Anthem sales are bad? $100m just in
digital revenues in a month. Anthem is making profits with just its digital sales, EA isn't losing money on it.
Not making a point about any specific agenda here, but just fact-checking the statistics. The article states that Anthem is the second
fastest selling game in their history. I've no idea if 100m is a good figure or not, but the article suggests that most of that has come from day-one-purchases at the $60 mark, which would equate to approximately 1.66m people. Call it 2m for rounding and the time since the article, etc. If you look at the number of players rather than revenue, then 2m isn't that big a splash in the AAA world.
And there has been a gruadual uptick in 'fastest' sales ever since EA took over. DA2 was the first title of theirs to have really huge day-one-purchases only to then trail off really sharply in the following weeks/months to the point where Dragon Age: Origins was actually still the more played game.
Mass Effect 3 became their fastest selling game, Dragon Age Inquisition became their fastest selling game, Anthem is being touted as a nearly fastest ever selling game, but you don't really see the company telling anyone about long-term player numbers.
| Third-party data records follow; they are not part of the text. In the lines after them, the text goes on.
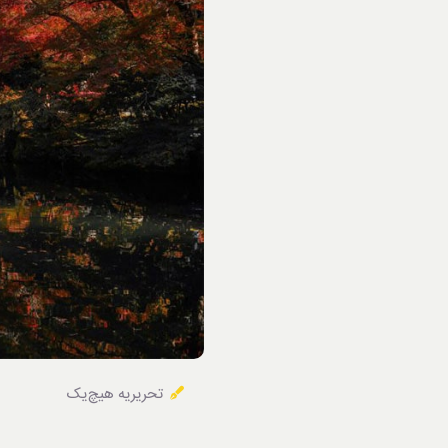
خوردنی‌ها
تحریریه هیچ‌یک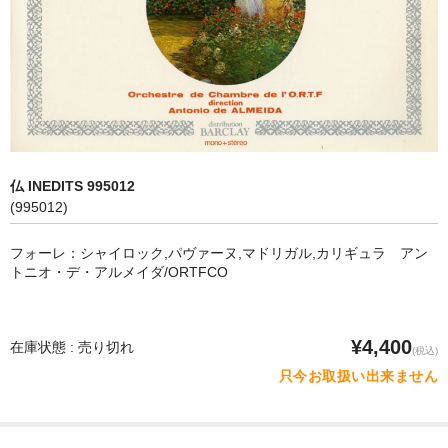
オペラ
歌曲
古楽曲
CD&BOOK
仏 INEDITS 995012
PICK UP
(995012)
ABOUT
フォーレ：シャイロック,パヴァーヌ,マドリガル,カリギュラ アン
トニオ・デ・アルメイダ/ORTFCO
ORDER
NEWS
¥4,400
在庫状態 : 売り切れ
(税込)
CONTACT
只今お取扱い出来ません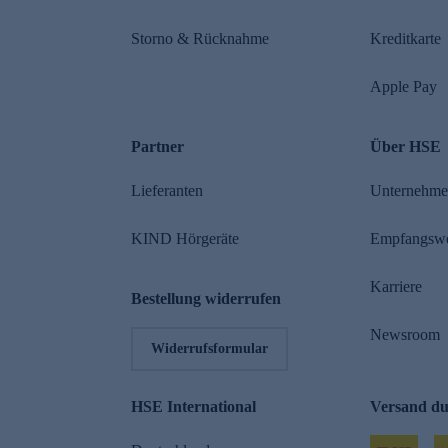
Storno & Rücknahme
Kreditkarte
Apple Pay
Partner
Über HSE
Lieferanten
Unternehm
KIND Hörgeräte
Empfangsw
Karriere
Bestellung widerrufen
Newsroom
Widerrufsformular
HSE International
Versand d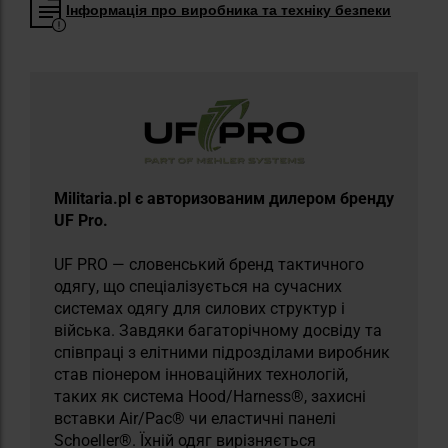
Інформація про виробника та техніку безпеки
Militaria.pl є авторизованим дилером бренду
UF Pro.
UF PRO — словенський бренд тактичного
одягу, що спеціалізується на сучасних
системах одягу для силових структур і
війська. Завдяки багаторічному досвіду та
співпраці з елітними підрозділами виробник
став піонером інноваційних технологій,
таких як система Hood/Harness®, захисні
вставки Air/Pac® чи еластичні панелі
Schoeller®. Їхній одяг вирізняється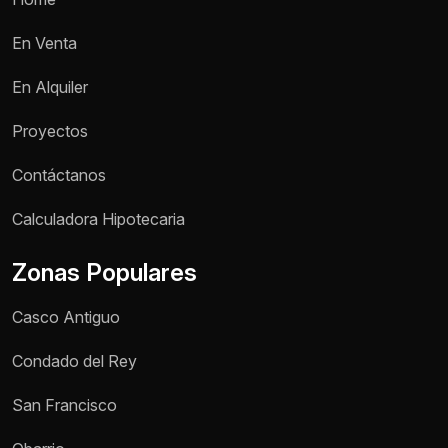
En Venta
En Alquiler
Proyectos
Contáctanos
Nombre *
Calculadora Hipotecaria
Zonas Populares
Teléfono / WhatsApp *
Casco Antiguo
Motivo de consulta *
Condado del Rey
Selecciona una opción
San Francisco
Mensaje *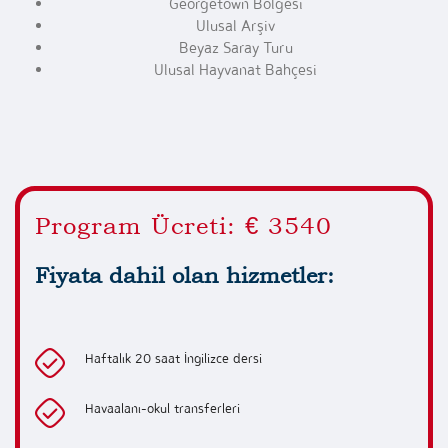
Georgetown Bölgesi
Ulusal Arşiv
Beyaz Saray Turu
Ulusal Hayvanat Bahçesi
Program Ücreti: € 3540
Fiyata dahil olan hizmetler:
Haftalık 20 saat İngilizce dersi
Havaalanı-okul transferleri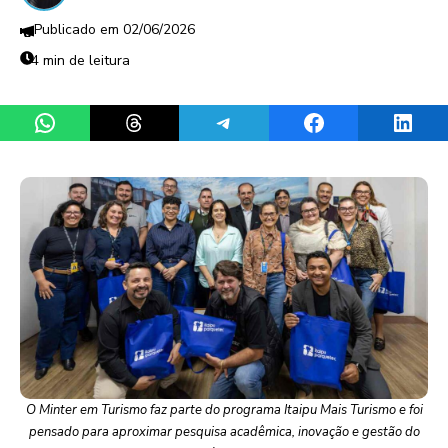
02/06/2026
4 min de leitura
Share on WhatsApp
Share on Threads
Share on Telegram
Share on Facebook
Share 
O Minter em Turismo faz parte do programa Itaipu Mais Turismo e foi
pensado para aproximar pesquisa acadêmica, inovação e gestão do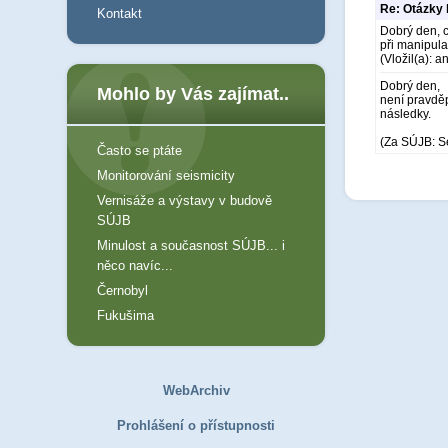
Re: Otázky 
Kontakt
Dobrý den, ch
při manipula
(Vložil(a): 
Dobrý den,
Mohlo by Vás zajímat..
není pravděp
následky.
(Za SÚJB: S
Často se ptáte
Monitorování seismicity
Vernisáže a výstavy v budově
SÚJB
Minulost a současnost SÚJB... i
něco navíc...
Černobyl
Fukušima
WebArchiv
Prohlášení o přístupnosti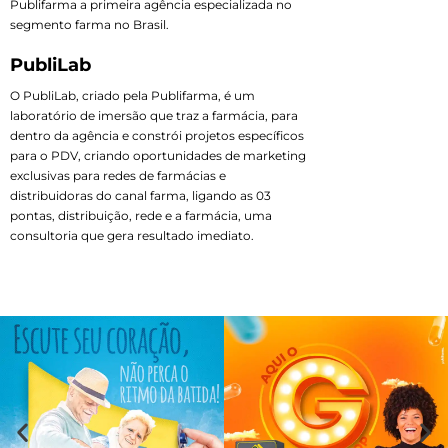
Publifarma a primeira agência especializada no
segmento farma no Brasil.
PubliLab
O PubliLab, criado pela Publifarma, é um
laboratório de imersão que traz a farmácia, para
dentro da agência e constrói projetos específicos
para o PDV, criando oportunidades de marketing
exclusivas para redes de farmácias e
distribuidoras do canal farma, ligando as 03
pontas, distribuição, rede e a farmácia, uma
consultoria que gera resultado imediato.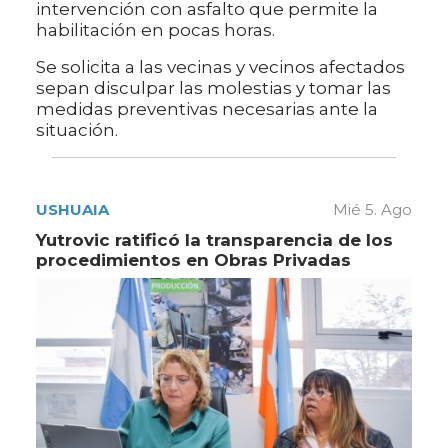
intervención con asfalto que permite la
habilitación en pocas horas.
Se solicita a las vecinas y vecinos afectados
sepan disculpar las molestias y tomar las
medidas preventivas necesarias ante la
situación.
USHUAIA
Mié 5. Ago
Yutrovic ratificó la transparencia de los
procedimientos en Obras Privadas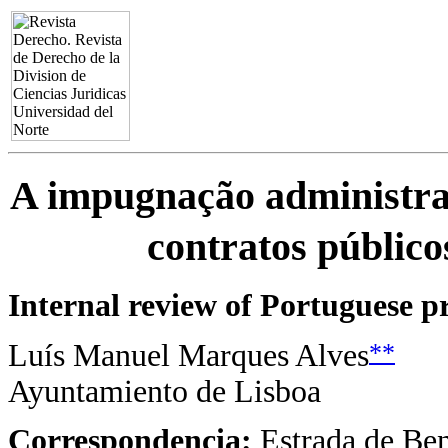
A impugnação administrat
contratos público
Internal review of Portuguese p
**
Luís Manuel Marques Alves
Ayuntamiento de Lisboa
Correspondencia:
Estrada de Ben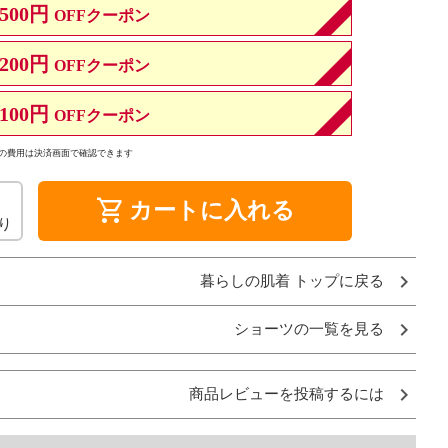
500円
OFFクーポン
200円
OFFクーポン
100円
OFFクーポン
の費用は決済画面で確認できます
shopping_cart
カートに入れる
り
暮らしの肌着 トップに戻る
ショーツの一覧を見る
商品レビューを投稿するには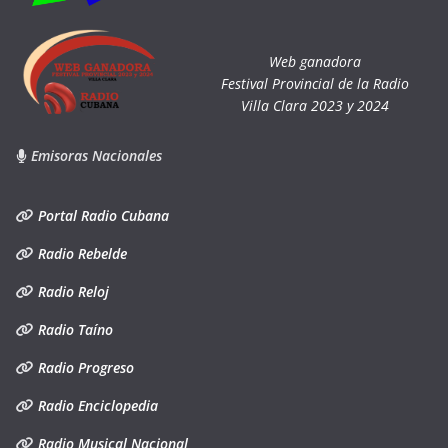
Web ganadora
Festival Provincial de la Radio
Villa Clara 2023 y 2024
Emisoras Nacionales
Portal Radio Cubana
Radio Rebelde
Radio Reloj
Radio Taíno
Radio Progreso
Radio Enciclopedia
Radio Musical Nacional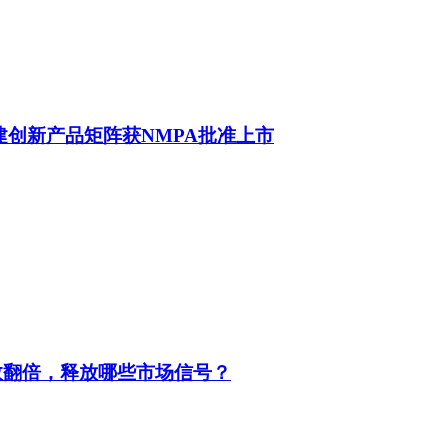
建创新产品矩阵获NMPA批准上市
数翻倍，释放哪些市场信号？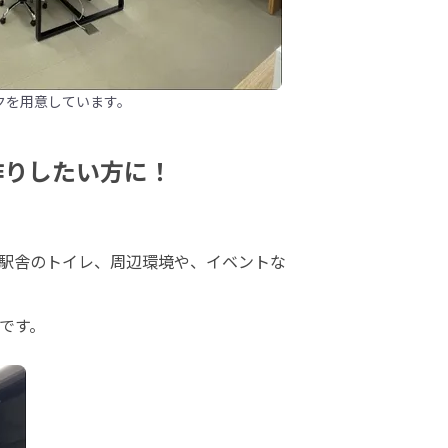
クを用意しています。
作りしたい方に！
駅舎のトイレ、周辺環境や、イベントな
です。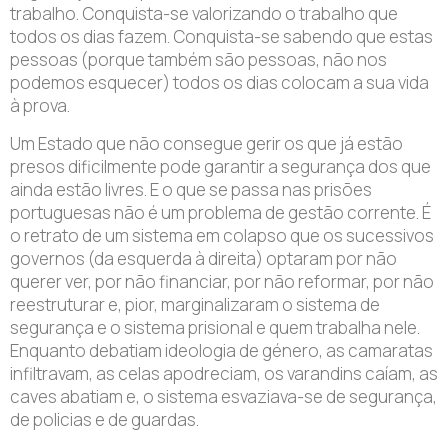
trabalho. Conquista-se valorizando o trabalho que
todos os dias fazem. Conquista-se sabendo que estas
pessoas (porque também são pessoas, não nos
podemos esquecer) todos os dias colocam a sua vida
à prova.
Um Estado que não consegue gerir os que já estão
presos dificilmente pode garantir a segurança dos que
ainda estão livres. E o que se passa nas prisões
portuguesas não é um problema de gestão corrente. É
o retrato de um sistema em colapso que os sucessivos
governos (da esquerda à direita) optaram por não
querer ver, por não financiar, por não reformar, por não
reestruturar e, pior, marginalizaram o sistema de
segurança e o sistema prisional e quem trabalha nele.
Enquanto debatiam ideologia de género, as camaratas
infiltravam, as celas apodreciam, os varandins caíam, as
caves abatiam e, o sistema esvaziava-se de segurança,
de policias e de guardas.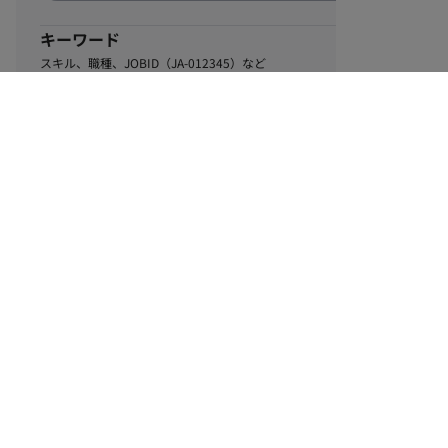
キーワード
スキル、職種、JOBID（JA-012345）など
0
該当するお仕事数
件
この条件で絞り込む
ル
利用規約
個人情報保護方針
サイトマップ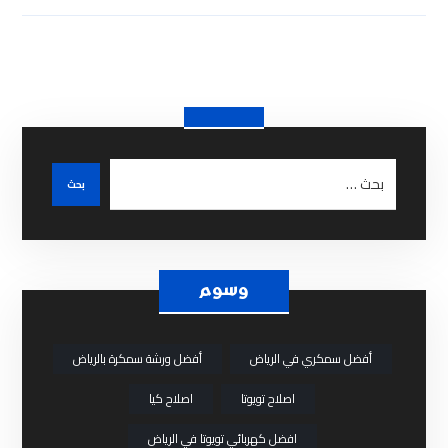
وسوم
أفضل سمكري في الرياض
أفضل ورشة سمكرة بالرياض
اصلاح تويوتا
اصلاح كيا
افضل كهربائي تويوتا في الرياض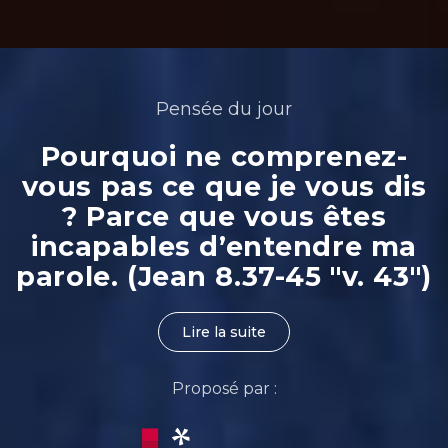
Pensée du jour
Pourquoi ne comprenez-
vous pas ce que je vous dis
? Parce que vous êtes
incapables d’entendre ma
parole. (Jean 8.37-45 "v. 43")
Lire la suite
Proposé par :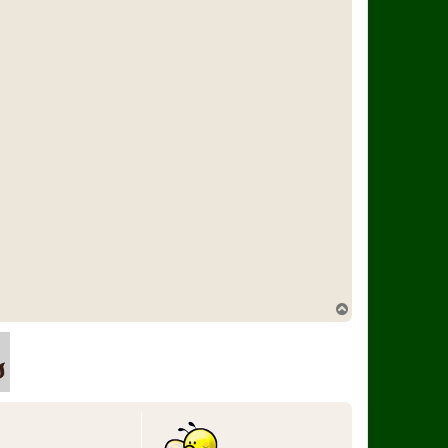
T
o
p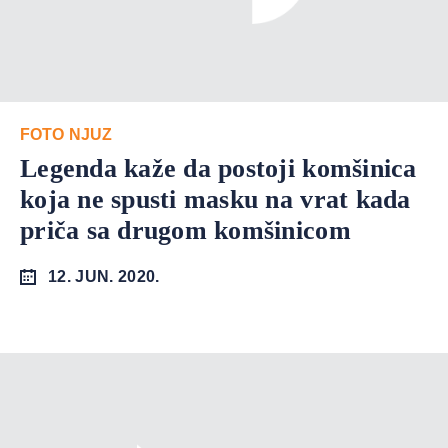
FOTO NJUZ
Legenda kaže da postoji komšinica
koja ne spusti masku na vrat kada
priča sa drugom komšinicom
12. JUN. 2020.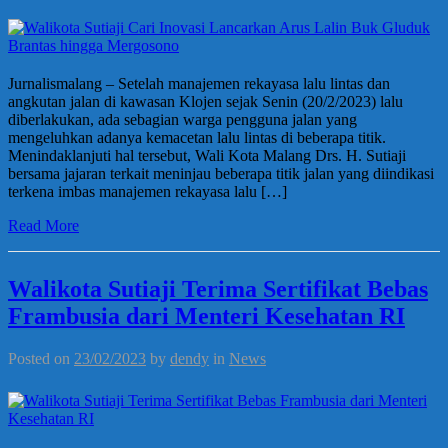
Jurnalismalang – Setelah manajemen rekayasa lalu lintas dan
angkutan jalan di kawasan Klojen sejak Senin (20/2/2023) lalu
diberlakukan, ada sebagian warga pengguna jalan yang
mengeluhkan adanya kemacetan lalu lintas di beberapa titik.
Menindaklanjuti hal tersebut, Wali Kota Malang Drs. H. Sutiaji
bersama jajaran terkait meninjau beberapa titik jalan yang diindikasi
terkena imbas manajemen rekayasa lalu […]
Read More
Walikota Sutiaji Terima Sertifikat Bebas
Frambusia dari Menteri Kesehatan RI
Posted on
23/02/2023
by
dendy
in
News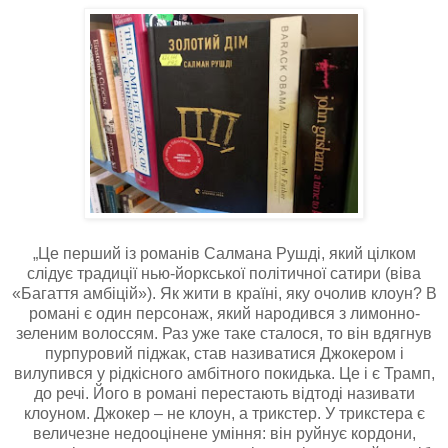
„Це перший із романів Салмана Рушді, який цілком
слідує традиції нью-йоркської політичної сатири (віва
«Багаття амбіцій»). Як жити в країні, яку очолив клоун? В
романі є один персонаж, який народився з лимонно-
зеленим волоссям. Раз уже таке сталося, то він вдягнув
пурпуровий піджак, став називатися Джокером і
вилупився у рідкісного амбітного покидька. Це і є Трамп,
до речі. Його в романі перестають відтоді називати
клоуном. Джокер – не клоун, а трикстер. У трикстера є
величезне недооцінене уміння: він руйнує кордони,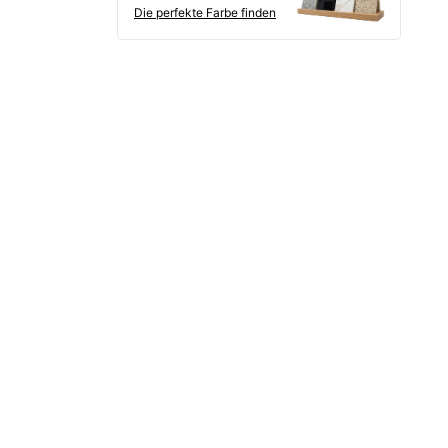
Die perfekte Farbe finden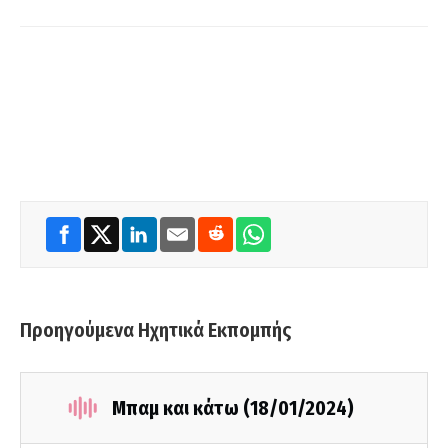
Προηγούμενα Ηχητικά Εκπομπής
Μπαμ και κάτω (18/01/2024)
The concept of 'fastest' is merely the number that is used to keep people positive & is more an indication of how well their marketing team performed than how well the game performed.
I also bring this up because you state:
we got a thread just like this one back in early 2018 about it.
& I also notice repetition of points in threads. I've no doubt Bioware's next game, assuming there's a next game, will also be very fast selling for a few weeks with people reporting that everything's great because they convinced enough people to day-one-purchase it in the months leading up to release. And then there'll be threads asking why the game is dissappointing & some people saying hey, it sold well, what's your problem etc.
Further, of course numbers go up every year anyway regardless of everything else, the market is still growing as gaming becomes more global and more mainsteam with each new generation. 2m players buying your console game today isn't even remotely similar to 1m people buying your PC game 20 years ago in terms of market domination and public perception. But it could well still be enough to allow them to make another game. If there's 2m people out there, of which you are no doubt one, who are really happy about day-one-purchasing a Bioware game, then I see no reason why your demand shouldn't be met. I don't envy the miserey you have to go through on forums every time one does get released though, but that's the risk developers take when they put
everything into ensuring the day-one-purchases are the only important factor in the game's development.